REQUIRED ACTION: The task for the listing below is to write out exactly the lines starting at the one containing "Dinner DeeAs" and ending at the one containing "yourself, and visible", both included. Pictures are to be omitted.

------------------------------------------------------------

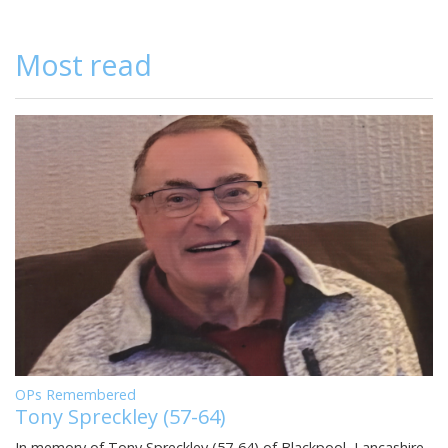
Most read
OPs Remembered
Tony Spreckley (57-64)
In memory of Tony Spreckley (57-64) of Blackpool, Lancashire,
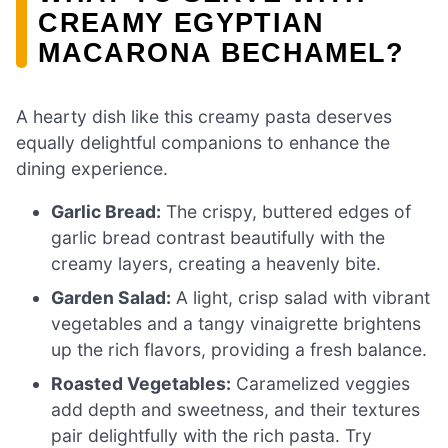
CREAMY EGYPTIAN
MACARONA BECHAMEL?
A hearty dish like this creamy pasta deserves
equally delightful companions to enhance the
dining experience.
Garlic Bread:
The crispy, buttered edges of
garlic bread contrast beautifully with the
creamy layers, creating a heavenly bite.
Garden Salad:
A light, crisp salad with vibrant
vegetables and a tangy vinaigrette brightens
up the rich flavors, providing a fresh balance.
Roasted Vegetables:
Caramelized veggies
add depth and sweetness, and their textures
pair delightfully with the rich pasta. Try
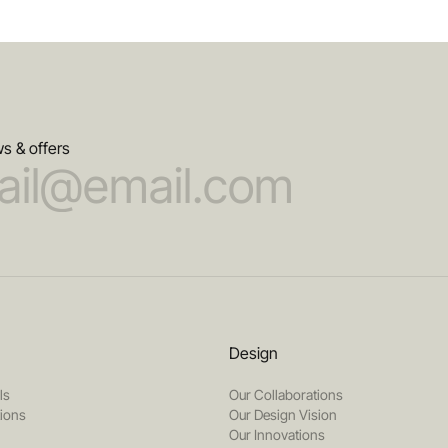
s & offers
Design
ls
Our Collaborations
tions
Our Design Vision
Our Innovations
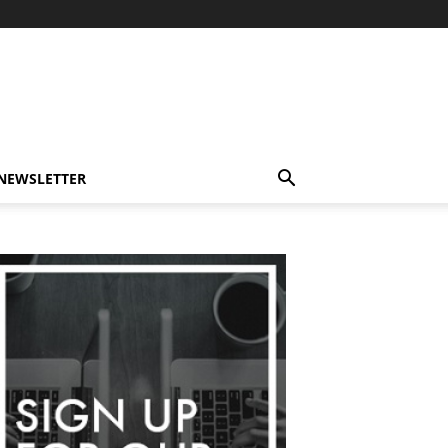
-NEWSLETTER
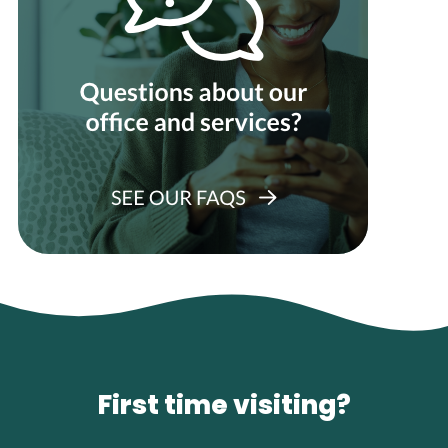
First time visiting?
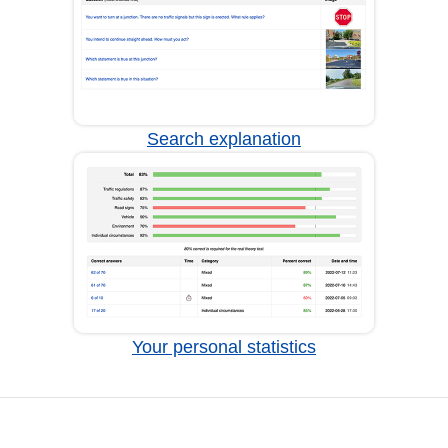
Search explanation
Your personal statistics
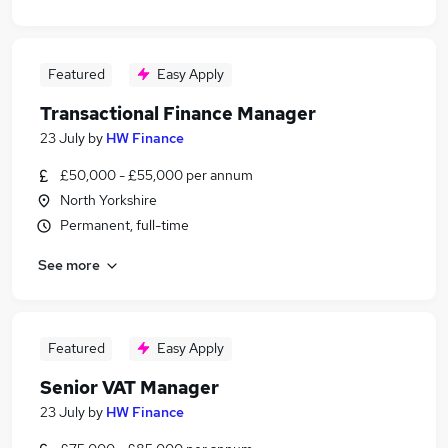
Featured
Easy Apply
Transactional Finance Manager
23 July
by
HW Finance
£50,000 - £55,000 per annum
North Yorkshire
Permanent, full-time
See more
Featured
Easy Apply
Senior VAT Manager
23 July
by
HW Finance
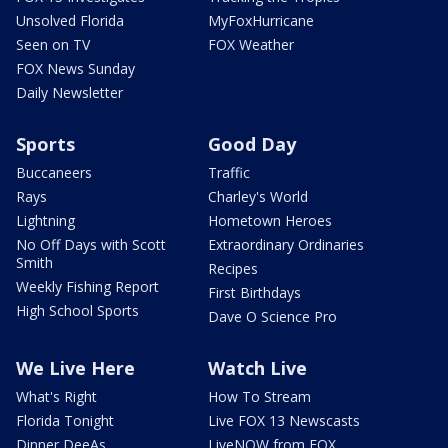
Unsolved Florida
MyFoxHurricane
Seen on TV
FOX Weather
FOX News Sunday
Daily Newsletter
Sports
Good Day
Buccaneers
Traffic
Rays
Charley's World
Lightning
Hometown Heroes
No Off Days with Scott
Extraordinary Ordinaries
Smith
Recipes
Weekly Fishing Report
First Birthdays
High School Sports
Dave O Science Pro
We Live Here
Watch Live
What's Right
How To Stream
Florida Tonight
Live FOX 13 Newscasts
Dinner DeeAs
LiveNOW from FOX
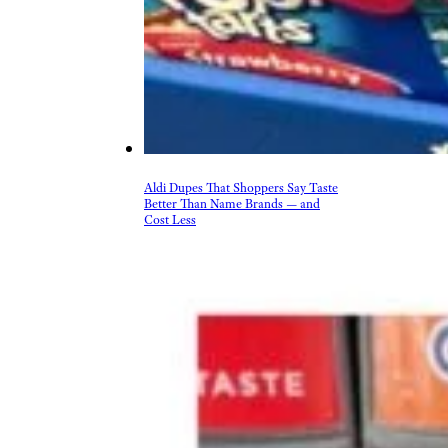
Aldi Dupes That Shoppers Say Taste
Better Than Name Brands — and
Cost Less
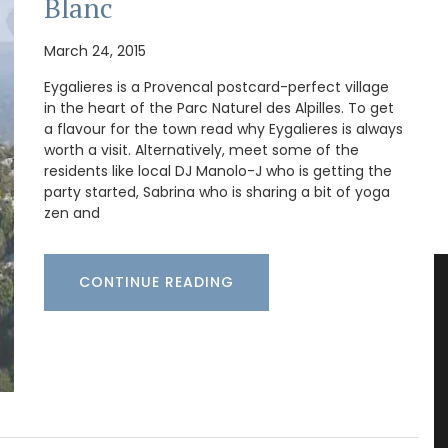
Blanc
March 24, 2015
Eygalieres is a Provencal postcard-perfect village
in the heart of the Parc Naturel des Alpilles. To get
a flavour for the town read why Eygalieres is always
worth a visit. Alternatively, meet some of the
residents like local DJ Manolo-J who is getting the
party started, Sabrina who is sharing a bit of yoga
zen and
CONTINUE READING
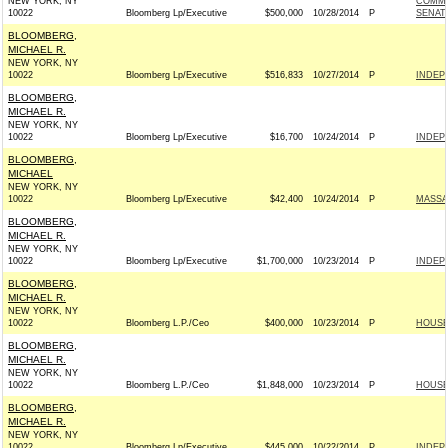
NEW YORK, NY
COMMI
10022
Bloomberg Lp/Executive
$500,000
10/28/2014
P
SENAT
BLOOMBERG,
MICHAEL R.
NEW YORK, NY
10022
Bloomberg Lp/Executive
$516,833
10/27/2014
P
INDEP
BLOOMBERG,
MICHAEL R.
NEW YORK, NY
10022
Bloomberg Lp/Executive
$16,700
10/24/2014
P
INDEP
BLOOMBERG,
MICHAEL
NEW YORK, NY
10022
Bloomberg Lp/Executive
$42,400
10/24/2014
P
MASSA
BLOOMBERG,
MICHAEL R.
NEW YORK, NY
10022
Bloomberg Lp/Executive
$1,700,000
10/23/2014
P
INDEP
BLOOMBERG,
MICHAEL R.
NEW YORK, NY
10022
Bloomberg L.P./Ceo
$400,000
10/23/2014
P
HOUSE
BLOOMBERG,
MICHAEL R.
NEW YORK, NY
10022
Bloomberg L.P./Ceo
$1,848,000
10/23/2014
P
HOUSE
BLOOMBERG,
MICHAEL R.
NEW YORK, NY
10022
Bloomberg Lp/Executive
$445,000
10/22/2014
P
INDEP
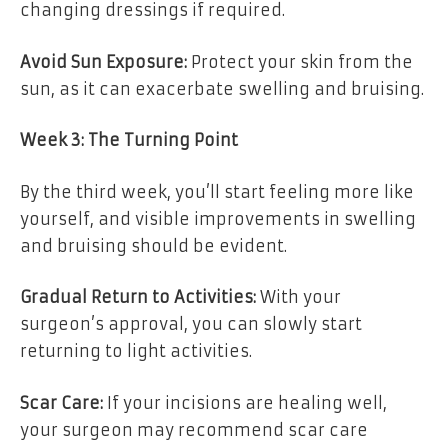
changing dressings if required.
Avoid Sun Exposure:
Protect your skin from the
sun, as it can exacerbate swelling and bruising.
Week 3: The Turning Point
By the third week, you’ll start feeling more like
yourself, and visible improvements in swelling
and bruising should be evident.
Gradual Return to Activities:
With your
surgeon’s approval, you can slowly start
returning to light activities.
Scar Care:
If your incisions are healing well,
your surgeon may recommend scar care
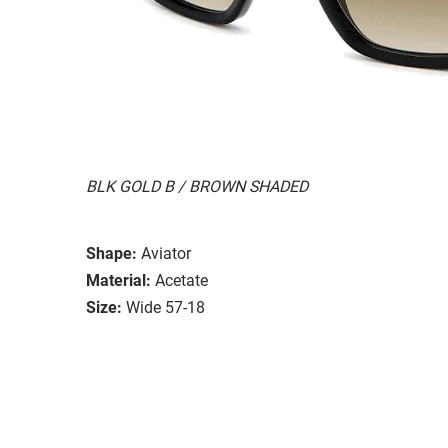
BLK GOLD B / BROWN SHADED
Shape:
Aviator
Material:
Acetate
Size:
Wide 57-18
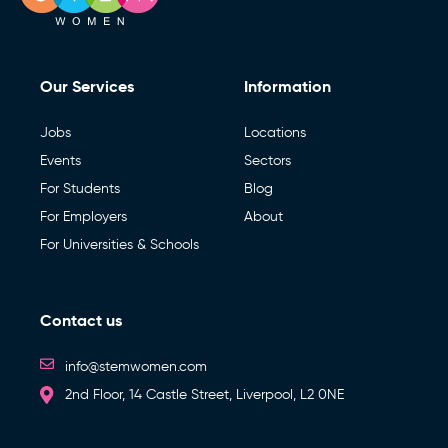
Our Services
Information
Jobs
Locations
Events
Sectors
For Students
Blog
For Employers
About
For Universities & Schools
Contact us
info@stemwomen.com
2nd Floor, 14 Castle Street, Liverpool, L2 0NE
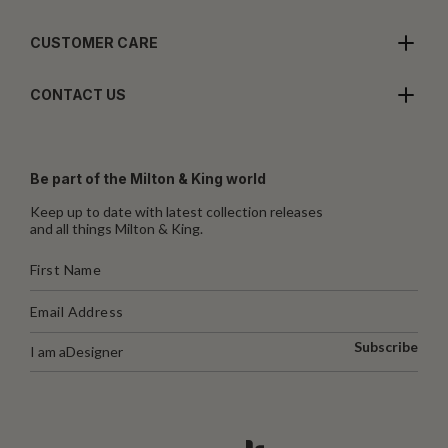
CUSTOMER CARE
CONTACT US
Be part of the Milton & King world
Keep up to date with latest collection releases
and all things Milton & King.
Subscribe
I am a
Designer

------------------------------------------------------------

YOUR SOLUTION:
Dinner DeeAs
LiveNOW from FOX
Aldi Dupes That Shoppers Say Taste
Better Than Name Brands — and
Cost Less
Blanc
March 24, 2015
Eygalieres is a Provencal postcard-perfect village
in the heart of the Parc Naturel des Alpilles. To get
a flavour for the town read why Eygalieres is always
worth a visit. Alternatively, meet some of the
residents like local DJ Manolo-J who is getting the
party started, Sabrina who is sharing a bit of yoga
zen and
CONTINUE READING
NEW YORK, NY
COMMI
10022
Bloomberg Lp/Executive
$500,000
10/28/2014
P
SENAT
BLOOMBERG,
MICHAEL R.
NEW YORK, NY
10022
Bloomberg Lp/Executive
$516,833
10/27/2014
P
INDEP
BLOOMBERG,
MICHAEL R.
NEW YORK, NY
10022
Bloomberg Lp/Executive
$16,700
10/24/2014
P
INDEP
BLOOMBERG,
MICHAEL
NEW YORK, NY
10022
Bloomberg Lp/Executive
$42,400
10/24/2014
P
MASSA
BLOOMBERG,
MICHAEL R.
NEW YORK, NY
10022
Bloomberg Lp/Executive
$1,700,000
10/23/2014
P
INDEP
BLOOMBERG,
MICHAEL R.
NEW YORK, NY
10022
Bloomberg L.P./Ceo
$400,000
10/23/2014
P
HOUSE
BLOOMBERG,
MICHAEL R.
NEW YORK, NY
10022
Bloomberg L.P./Ceo
$1,848,000
10/23/2014
P
HOUSE
BLOOMBERG,
MICHAEL R.
NEW YORK, NY
10022
Bloomberg Lp/Executive
$445,000
10/22/2014
P
INDEP
changing dressings if required.
Avoid Sun Exposure:
Protect your skin from the
sun, as it can exacerbate swelling and bruising.
Week 3: The Turning Point
By the third week, you’ll start feeling more like
yourself, and visible improvements in swelling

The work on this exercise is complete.